About this exercise. Could you reproduce the entries exactly, omitting every picture?

(Stored data entries)
□ □ □ □ □
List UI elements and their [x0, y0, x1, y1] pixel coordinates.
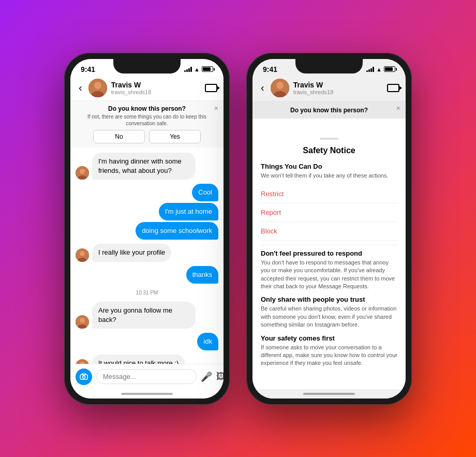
svg-point-4 — [80, 169, 85, 174]
avatar-right — [271, 79, 289, 97]
microphone-icon[interactable]: 🎤 — [201, 371, 212, 382]
wifi-icon-right: ▲ — [376, 66, 382, 72]
avatar-image-right — [271, 79, 289, 97]
message-9: idk — [76, 333, 218, 350]
video-call-icon[interactable] — [205, 84, 217, 92]
input-bar: 🎤 🖼 😊 — [70, 364, 224, 389]
bubble-received: Are you gonna follow me back? — [92, 302, 196, 329]
msg-avatar — [76, 315, 89, 329]
message-4: doing some schoolwork — [136, 222, 218, 240]
svg-point-1 — [94, 82, 101, 89]
sent-group-1: Cool I'm just at home doing some schoolw… — [76, 184, 218, 240]
notch — [113, 59, 181, 73]
home-bar-right — [303, 393, 355, 395]
svg-point-19 — [276, 82, 284, 89]
camera-button[interactable] — [76, 368, 92, 385]
message-input[interactable] — [96, 369, 197, 384]
user-handle: travis_shreds18 — [111, 89, 201, 95]
svg-point-10 — [80, 318, 85, 323]
restrict-action[interactable]: Restrict — [261, 185, 397, 203]
status-icons-right: ▲ — [366, 66, 395, 72]
section-1-desc: You don't have to respond to messages th… — [261, 259, 397, 291]
close-icon[interactable]: × — [214, 104, 218, 112]
message-10: It would nice to talk more :) — [76, 355, 218, 363]
section-1-title: Don't feel pressured to respond — [261, 249, 397, 257]
status-time-right: 9:41 — [263, 65, 277, 73]
things-you-can-do-desc: We won't tell them if you take any of th… — [261, 172, 397, 180]
home-indicator — [70, 389, 224, 399]
msg-avatar — [76, 248, 89, 262]
battery-icon-right — [384, 66, 395, 72]
user-info: Travis W travis_shreds18 — [111, 81, 201, 95]
svg-rect-17 — [82, 373, 85, 375]
back-arrow-icon[interactable]: ‹ — [77, 80, 84, 96]
home-bar — [121, 393, 173, 395]
back-arrow-icon-right[interactable]: ‹ — [259, 80, 266, 96]
bubble-sent: I'm just at home — [159, 203, 218, 220]
input-icons: 🎤 🖼 😊 — [201, 371, 224, 382]
safety-notice-panel: Safety Notice Things You Can Do We won't… — [252, 131, 406, 399]
drag-handle — [320, 138, 338, 140]
nav-header: ‹ Travis W travis_shreds18 — [70, 76, 224, 101]
right-phone: 9:41 ▲ ‹ — [246, 53, 412, 405]
message-3: I'm just at home — [159, 203, 218, 220]
safety-question-right: Do you know this person? — [290, 107, 368, 114]
status-time: 9:41 — [81, 65, 95, 73]
message-2: Cool — [192, 184, 218, 201]
yes-button[interactable]: Yes — [149, 130, 201, 143]
bubble-sent: doing some schoolwork — [136, 222, 218, 240]
close-icon-right[interactable]: × — [396, 104, 400, 112]
safety-question: Do you know this person? — [77, 105, 217, 112]
bubble-received: I'm having dinner with some friends, wha… — [92, 153, 196, 180]
timestamp: 10:31 PM — [76, 290, 218, 296]
image-icon[interactable]: 🖼 — [216, 371, 224, 382]
message-8: Are you gonna follow me back? — [76, 302, 218, 329]
bubble-sent: thanks — [186, 266, 218, 284]
section-3-desc: If someone asks to move your conversatio… — [261, 344, 397, 367]
user-handle-right: travis_shreds18 — [293, 89, 383, 95]
bubble-received: It would nice to talk more :) — [92, 355, 185, 363]
left-phone: 9:41 ▲ ‹ — [64, 53, 230, 405]
section-2-title: Only share with people you trust — [261, 296, 397, 303]
notch-right — [295, 59, 363, 73]
message-5: I really like your profile — [76, 244, 218, 261]
status-icons: ▲ — [184, 66, 213, 72]
msg-avatar — [76, 166, 89, 180]
message-1: I'm having dinner with some friends, wha… — [76, 153, 218, 180]
things-you-can-do-title: Things You Can Do — [261, 163, 397, 170]
wifi-icon: ▲ — [194, 66, 200, 72]
safety-sub: If not, there are some things you can do… — [77, 113, 217, 127]
bubble-sent: Cool — [192, 184, 218, 201]
avatar-image — [88, 79, 107, 97]
home-indicator-right — [252, 389, 406, 399]
user-info-right: Travis W travis_shreds18 — [293, 81, 383, 95]
safety-notice-title: Safety Notice — [261, 146, 397, 155]
avatar — [88, 79, 107, 97]
svg-point-16 — [83, 376, 85, 378]
battery-icon — [202, 66, 213, 72]
nav-header-right: ‹ Travis W travis_shreds18 — [252, 76, 406, 101]
chat-area[interactable]: I'm having dinner with some friends, wha… — [70, 148, 224, 364]
video-call-icon-right[interactable] — [387, 84, 399, 92]
section-3-title: Your safety comes first — [261, 334, 397, 342]
right-phone-screen: 9:41 ▲ ‹ — [252, 59, 406, 399]
safety-buttons: No Yes — [77, 130, 217, 143]
safety-question-bar: Do you know this person? × — [252, 101, 406, 119]
msg-avatar — [76, 359, 89, 364]
bubble-sent: idk — [197, 333, 218, 350]
signal-bars-icon — [184, 67, 192, 72]
divider-1 — [261, 245, 397, 245]
bubble-received: I really like your profile — [92, 244, 171, 261]
user-name: Travis W — [111, 81, 201, 89]
user-name-right: Travis W — [293, 81, 383, 89]
safety-banner: × Do you know this person? If not, there… — [70, 101, 224, 148]
report-action[interactable]: Report — [261, 203, 397, 222]
section-2-desc: Be careful when sharing photos, videos o… — [261, 305, 397, 329]
svg-point-7 — [80, 251, 85, 256]
block-action[interactable]: Block — [261, 222, 397, 241]
signal-bars-icon-right — [366, 67, 374, 72]
message-6: thanks — [76, 266, 218, 284]
no-button[interactable]: No — [93, 130, 145, 143]
left-phone-screen: 9:41 ▲ ‹ — [70, 59, 224, 399]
□ □ □ □ □
Solution to this problem.
List UI elements and their [x0, y0, x1, y1] pixel coordinates.
svg-point-4 — [80, 169, 85, 174]
avatar-right — [271, 79, 289, 97]
microphone-icon[interactable]: 🎤 — [201, 371, 212, 382]
wifi-icon-right: ▲ — [376, 66, 382, 72]
avatar-image-right — [271, 79, 289, 97]
message-9: idk — [76, 333, 218, 350]
video-call-icon[interactable] — [205, 84, 217, 92]
input-bar: 🎤 🖼 😊 — [70, 364, 224, 389]
bubble-received: Are you gonna follow me back? — [92, 302, 196, 329]
msg-avatar — [76, 315, 89, 329]
message-4: doing some schoolwork — [136, 222, 218, 240]
svg-point-1 — [94, 82, 101, 89]
sent-group-1: Cool I'm just at home doing some schoolw… — [76, 184, 218, 240]
notch — [113, 59, 181, 73]
home-bar-right — [303, 393, 355, 395]
svg-point-19 — [276, 82, 284, 89]
camera-button[interactable] — [76, 368, 92, 385]
message-input[interactable] — [96, 369, 197, 384]
user-handle: travis_shreds18 — [111, 89, 201, 95]
svg-point-10 — [80, 318, 85, 323]
restrict-action[interactable]: Restrict — [261, 185, 397, 203]
status-icons-right: ▲ — [366, 66, 395, 72]
section-1-desc: You don't have to respond to messages th… — [261, 259, 397, 291]
close-icon[interactable]: × — [214, 104, 218, 112]
message-10: It would nice to talk more :) — [76, 355, 218, 363]
section-1-title: Don't feel pressured to respond — [261, 249, 397, 257]
status-time-right: 9:41 — [263, 65, 277, 73]
things-you-can-do-desc: We won't tell them if you take any of th… — [261, 172, 397, 180]
home-indicator — [70, 389, 224, 399]
msg-avatar — [76, 248, 89, 262]
battery-icon-right — [384, 66, 395, 72]
user-info: Travis W travis_shreds18 — [111, 81, 201, 95]
svg-rect-17 — [82, 373, 85, 375]
back-arrow-icon[interactable]: ‹ — [77, 80, 84, 96]
home-bar — [121, 393, 173, 395]
back-arrow-icon-right[interactable]: ‹ — [259, 80, 266, 96]
bubble-sent: I'm just at home — [159, 203, 218, 220]
input-icons: 🎤 🖼 😊 — [201, 371, 224, 382]
safety-notice-panel: Safety Notice Things You Can Do We won't… — [252, 131, 406, 399]
drag-handle — [320, 138, 338, 140]
nav-header: ‹ Travis W travis_shreds18 — [70, 76, 224, 101]
right-phone: 9:41 ▲ ‹ — [246, 53, 412, 405]
message-3: I'm just at home — [159, 203, 218, 220]
safety-question-right: Do you know this person? — [290, 107, 368, 114]
status-time: 9:41 — [81, 65, 95, 73]
message-2: Cool — [192, 184, 218, 201]
yes-button[interactable]: Yes — [149, 130, 201, 143]
bubble-sent: doing some schoolwork — [136, 222, 218, 240]
close-icon-right[interactable]: × — [396, 104, 400, 112]
safety-question: Do you know this person? — [77, 105, 217, 112]
bubble-received: I'm having dinner with some friends, wha… — [92, 153, 196, 180]
timestamp: 10:31 PM — [76, 290, 218, 296]
image-icon[interactable]: 🖼 — [216, 371, 224, 382]
message-8: Are you gonna follow me back? — [76, 302, 218, 329]
bubble-sent: thanks — [186, 266, 218, 284]
section-3-desc: If someone asks to move your conversatio… — [261, 344, 397, 367]
user-handle-right: travis_shreds18 — [293, 89, 383, 95]
bubble-received: It would nice to talk more :) — [92, 355, 185, 363]
left-phone: 9:41 ▲ ‹ — [64, 53, 230, 405]
section-2-title: Only share with people you trust — [261, 296, 397, 303]
notch-right — [295, 59, 363, 73]
message-5: I really like your profile — [76, 244, 218, 261]
status-icons: ▲ — [184, 66, 213, 72]
msg-avatar — [76, 166, 89, 180]
message-1: I'm having dinner with some friends, wha… — [76, 153, 218, 180]
things-you-can-do-title: Things You Can Do — [261, 163, 397, 170]
wifi-icon: ▲ — [194, 66, 200, 72]
safety-sub: If not, there are some things you can do… — [77, 113, 217, 127]
bubble-sent: Cool — [192, 184, 218, 201]
avatar-image — [88, 79, 107, 97]
home-indicator-right — [252, 389, 406, 399]
user-info-right: Travis W travis_shreds18 — [293, 81, 383, 95]
safety-notice-title: Safety Notice — [261, 146, 397, 155]
avatar — [88, 79, 107, 97]
svg-point-16 — [83, 376, 85, 378]
battery-icon — [202, 66, 213, 72]
nav-header-right: ‹ Travis W travis_shreds18 — [252, 76, 406, 101]
chat-area[interactable]: I'm having dinner with some friends, wha… — [70, 148, 224, 364]
video-call-icon-right[interactable] — [387, 84, 399, 92]
section-3-title: Your safety comes first — [261, 334, 397, 342]
right-phone-screen: 9:41 ▲ ‹ — [252, 59, 406, 399]
safety-buttons: No Yes — [77, 130, 217, 143]
safety-question-bar: Do you know this person? × — [252, 101, 406, 119]
msg-avatar — [76, 359, 89, 364]
bubble-sent: idk — [197, 333, 218, 350]
signal-bars-icon — [184, 67, 192, 72]
divider-1 — [261, 245, 397, 245]
bubble-received: I really like your profile — [92, 244, 171, 261]
user-name: Travis W — [111, 81, 201, 89]
user-name-right: Travis W — [293, 81, 383, 89]
safety-banner: × Do you know this person? If not, there… — [70, 101, 224, 148]
report-action[interactable]: Report — [261, 203, 397, 222]
section-2-desc: Be careful when sharing photos, videos o… — [261, 305, 397, 329]
svg-point-7 — [80, 251, 85, 256]
block-action[interactable]: Block — [261, 222, 397, 241]
signal-bars-icon-right — [366, 67, 374, 72]
message-6: thanks — [76, 266, 218, 284]
no-button[interactable]: No — [93, 130, 145, 143]
left-phone-screen: 9:41 ▲ ‹ — [70, 59, 224, 399]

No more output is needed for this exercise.